▸ **Work to be completed**: Exclude the pictures from your copy, and reproduce each entry below verbatim.

▸ **Data to use**:
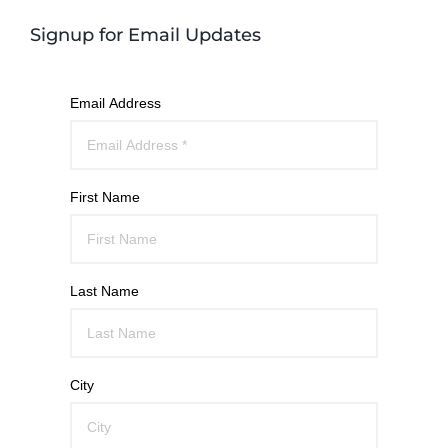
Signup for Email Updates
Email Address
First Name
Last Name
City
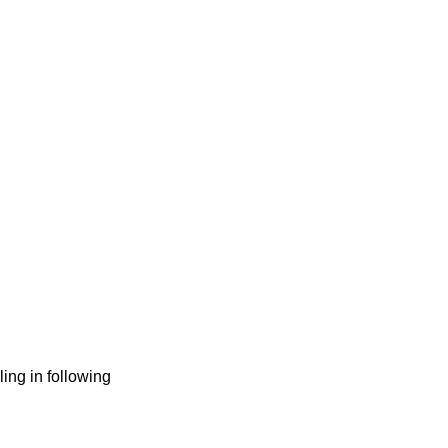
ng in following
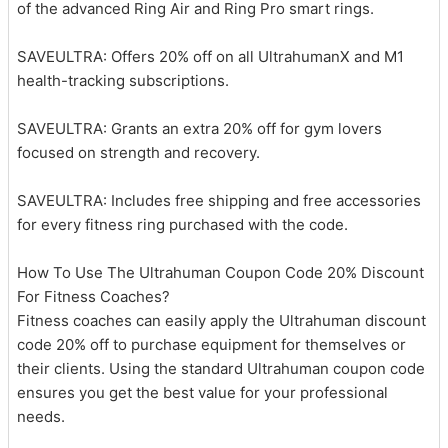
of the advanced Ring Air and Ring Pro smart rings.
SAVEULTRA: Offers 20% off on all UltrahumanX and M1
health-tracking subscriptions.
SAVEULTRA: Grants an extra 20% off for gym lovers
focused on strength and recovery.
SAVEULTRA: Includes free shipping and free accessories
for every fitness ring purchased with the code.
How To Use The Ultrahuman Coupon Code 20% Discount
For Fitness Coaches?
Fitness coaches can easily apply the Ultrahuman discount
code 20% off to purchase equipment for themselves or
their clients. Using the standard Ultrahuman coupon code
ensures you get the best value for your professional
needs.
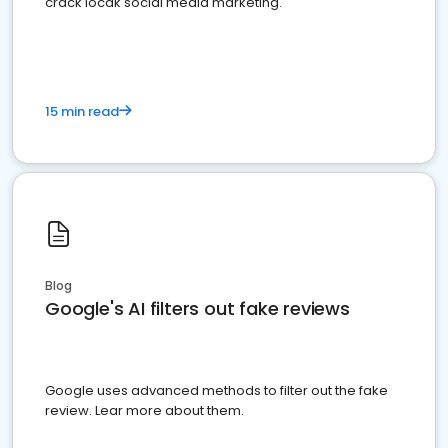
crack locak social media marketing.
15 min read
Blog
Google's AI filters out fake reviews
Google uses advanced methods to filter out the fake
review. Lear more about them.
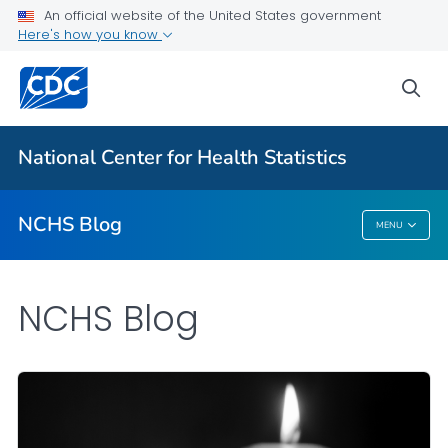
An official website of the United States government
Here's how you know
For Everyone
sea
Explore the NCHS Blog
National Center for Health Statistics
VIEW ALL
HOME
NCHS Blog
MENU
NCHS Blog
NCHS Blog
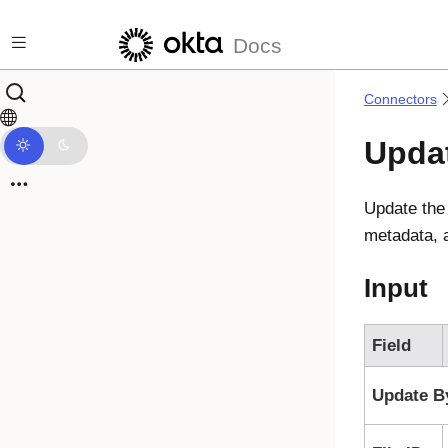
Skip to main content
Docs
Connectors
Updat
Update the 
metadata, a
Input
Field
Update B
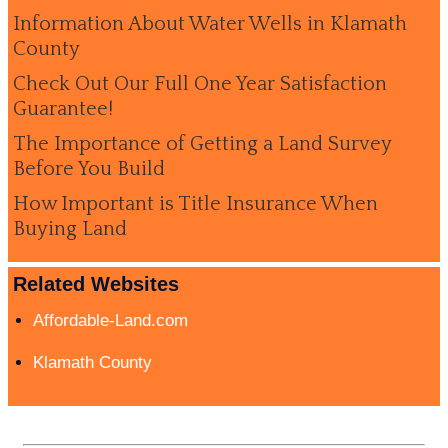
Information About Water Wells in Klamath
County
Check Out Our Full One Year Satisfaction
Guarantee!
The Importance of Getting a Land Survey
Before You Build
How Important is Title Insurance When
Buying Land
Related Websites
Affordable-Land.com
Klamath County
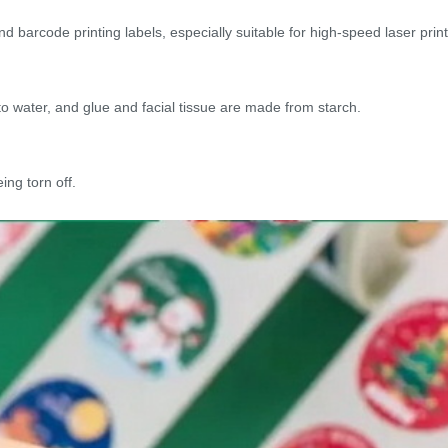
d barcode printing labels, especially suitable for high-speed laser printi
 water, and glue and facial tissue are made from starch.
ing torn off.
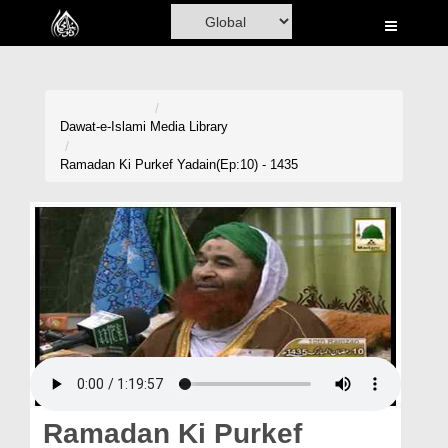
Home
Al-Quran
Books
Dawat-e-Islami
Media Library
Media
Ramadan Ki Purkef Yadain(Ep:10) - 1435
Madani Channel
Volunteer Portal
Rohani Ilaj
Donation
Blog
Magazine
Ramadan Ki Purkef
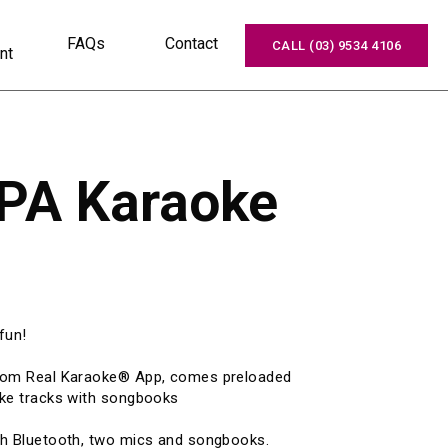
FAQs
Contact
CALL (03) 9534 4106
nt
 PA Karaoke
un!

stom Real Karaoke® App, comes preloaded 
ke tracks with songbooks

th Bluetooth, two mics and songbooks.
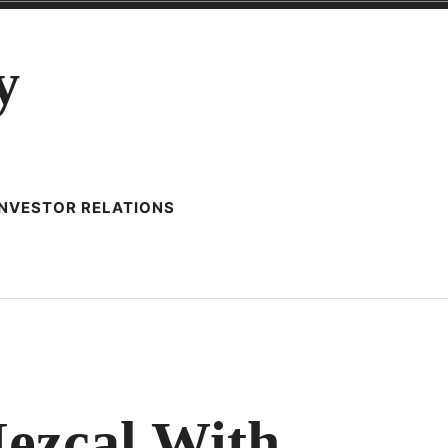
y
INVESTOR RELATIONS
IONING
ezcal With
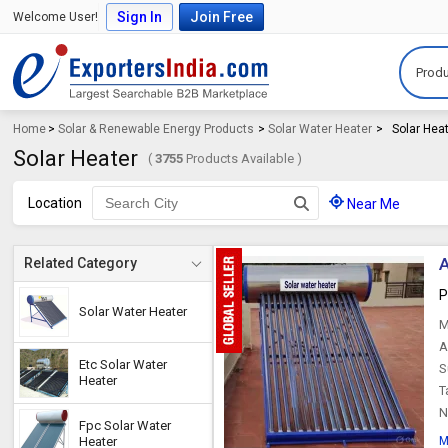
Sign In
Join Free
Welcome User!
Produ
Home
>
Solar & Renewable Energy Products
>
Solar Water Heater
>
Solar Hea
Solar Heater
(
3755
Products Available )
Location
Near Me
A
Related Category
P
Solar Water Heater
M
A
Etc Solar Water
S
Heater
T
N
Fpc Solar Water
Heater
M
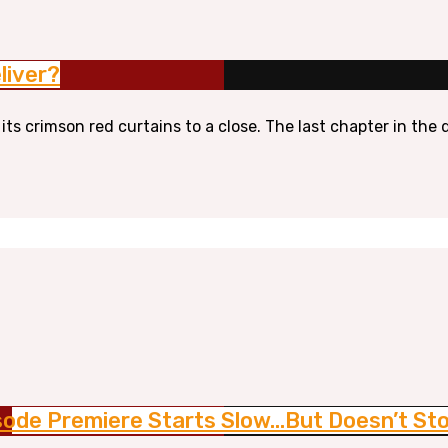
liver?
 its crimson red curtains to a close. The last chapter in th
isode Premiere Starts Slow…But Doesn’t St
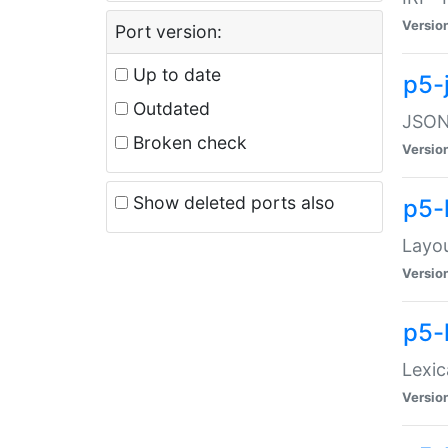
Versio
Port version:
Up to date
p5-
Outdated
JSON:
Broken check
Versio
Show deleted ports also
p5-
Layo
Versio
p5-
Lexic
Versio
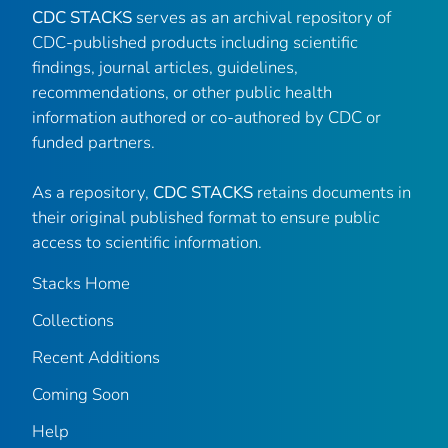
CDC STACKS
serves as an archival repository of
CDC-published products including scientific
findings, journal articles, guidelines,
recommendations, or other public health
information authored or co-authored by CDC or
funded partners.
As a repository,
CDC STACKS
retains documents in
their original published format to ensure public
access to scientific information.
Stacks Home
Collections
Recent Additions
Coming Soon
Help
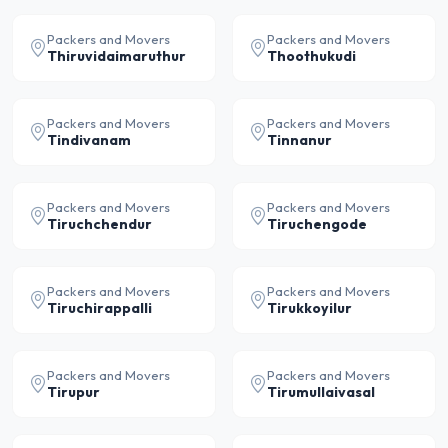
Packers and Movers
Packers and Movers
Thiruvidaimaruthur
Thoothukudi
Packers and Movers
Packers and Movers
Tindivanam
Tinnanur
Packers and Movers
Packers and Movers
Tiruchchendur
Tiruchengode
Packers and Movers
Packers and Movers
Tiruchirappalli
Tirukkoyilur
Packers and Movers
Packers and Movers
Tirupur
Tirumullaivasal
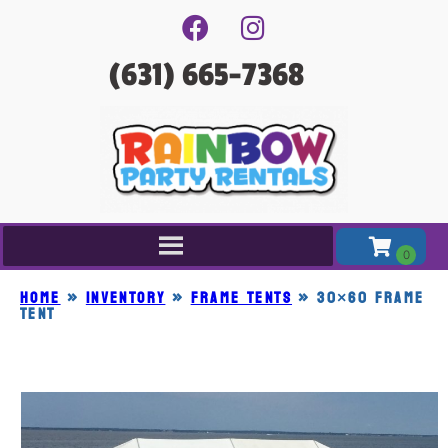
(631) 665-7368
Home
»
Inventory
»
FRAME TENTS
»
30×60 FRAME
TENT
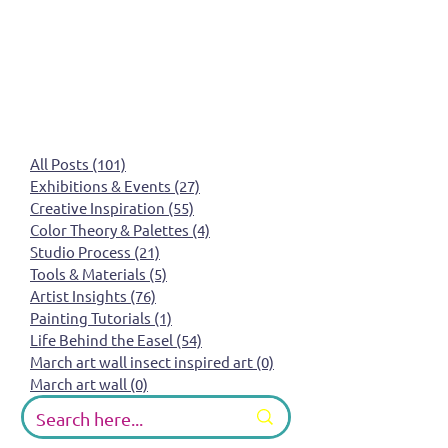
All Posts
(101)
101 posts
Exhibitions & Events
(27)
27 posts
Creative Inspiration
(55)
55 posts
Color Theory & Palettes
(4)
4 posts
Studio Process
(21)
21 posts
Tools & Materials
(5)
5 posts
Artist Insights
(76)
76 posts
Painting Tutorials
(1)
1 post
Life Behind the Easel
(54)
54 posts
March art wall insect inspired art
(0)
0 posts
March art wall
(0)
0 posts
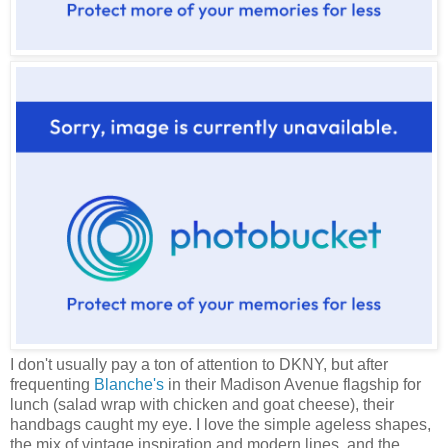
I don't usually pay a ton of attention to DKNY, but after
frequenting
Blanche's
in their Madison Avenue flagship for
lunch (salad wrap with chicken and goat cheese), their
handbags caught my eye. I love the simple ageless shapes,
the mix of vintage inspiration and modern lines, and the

▸ **Result**:
Signup for Email Updates
Email Address
First Name
Last Name
City
ng in following
of the advanced Ring Air and Ring Pro smart rings.
SAVEULTRA: Offers 20% off on all UltrahumanX and M1
health-tracking subscriptions.
SAVEULTRA: Grants an extra 20% off for gym lovers
focused on strength and recovery.
SAVEULTRA: Includes free shipping and free accessories
for every fitness ring purchased with the code.
How To Use The Ultrahuman Coupon Code 20% Discount
For Fitness Coaches?
Fitness coaches can easily apply the Ultrahuman discount
code 20% off to purchase equipment for themselves or
their clients. Using the standard Ultrahuman coupon code
ensures you get the best value for your professional
needs.
crack locak social media marketing.
15 min read
Blog
Google's AI filters out fake reviews
Google uses advanced methods to filter out the fake
review. Lear more about them.
An official website of the United States government
Here's how you know
For Everyone
sea
Explore the NCHS Blog
National Center for Health Statistics
VIEW ALL
HOME
NCHS Blog
MENU
NCHS Blog
NCHS Blog
Skip to main content
Docs
Connectors
Updat
Update the 
metadata, a
Input
Field
Update B
Information About Water Wells in Klamath
County
Check Out Our Full One Year Satisfaction
Guarantee!
The Importance of Getting a Land Survey
Before You Build
How Important is Title Insurance When
Buying Land
Related Websites
Affordable-Land.com
Klamath County
d barcode printing labels, especially suitable for high-speed laser printi
 water, and glue and facial tissue are made from starch.
ing torn off.
Home
Al-Quran
Books
Dawat-e-Islami
Media Library
Media
Ramadan Ki Purkef Yadain(Ep:10) - 1435
Madani Channel
Volunteer Portal
Rohani Ilaj
Donation
Blog
Magazine
Ramadan Ki Purkef
FAQs
Contact
CALL (03) 9534 4106
nt
 PA Karaoke
un!

stom Real Karaoke® App, comes preloaded 
ke tracks with songbooks

th Bluetooth, two mics and songbooks.
y
INVESTOR RELATIONS
IONING
ezcal With
Sign In
Join Free
Welcome User!
Produ
Home
>
Solar & Renewable Energy Products
>
Solar Water Heater
>
Solar Hea
Solar Heater
(
3755
Products Available )
Location
Near Me
A
Related Category
P
Solar Water Heater
M
A
Etc Solar Water
S
Heater
T
N
Fpc Solar Water
Heater
M
liver?
 its crimson red curtains to a close. The last chapter in th
isode Premiere Starts Slow…But Doesn’t St
Versio
Port version:
Up to date
p5-
Outdated
JSON:
Broken check
Versio
Show deleted ports also
p5-
Layo
Versio
p5-
Lexic
Versio
CDC STACKS
serves as an archival repository of
CDC-published products including scientific
findings, journal articles, guidelines,
recommendations, or other public health
information authored or co-authored by CDC or
funded partners.
As a repository,
CDC STACKS
retains documents in
their original published format to ensure public
access to scientific information.
Stacks Home
Collections
Recent Additions
Coming Soon
Help
Packers and Movers
Packers and Movers
Thiruvidaimaruthur
Thoothukudi
Packers and Movers
Packers and Movers
Tindivanam
Tinnanur
Packers and Movers
Packers and Movers
Tiruchchendur
Tiruchengode
Packers and Movers
Packers and Movers
Tiruchirappalli
Tirukkoyilur
Packers and Movers
Packers and Movers
Tirupur
Tirumullaivasal
(631) 665-7368
Home
»
Inventory
»
FRAME TENTS
»
30×60 FRAME
TENT
All Posts
(101)
101 posts
Exhibitions & Events
(27)
27 posts
Creative Inspiration
(55)
55 posts
Color Theory & Palettes
(4)
4 posts
Studio Process
(21)
21 posts
Tools & Materials
(5)
5 posts
Artist Insights
(76)
76 posts
Painting Tutorials
(1)
1 post
Life Behind the Easel
(54)
54 posts
March art wall insect inspired art
(0)
0 posts
March art wall
(0)
0 posts
I don't usually pay a ton of attention to DKNY, but after
frequenting
Blanche's
in their Madison Avenue flagship for
lunch (salad wrap with chicken and goat cheese), their
handbags caught my eye. I love the simple ageless shapes,
the mix of vintage inspiration and modern lines, and the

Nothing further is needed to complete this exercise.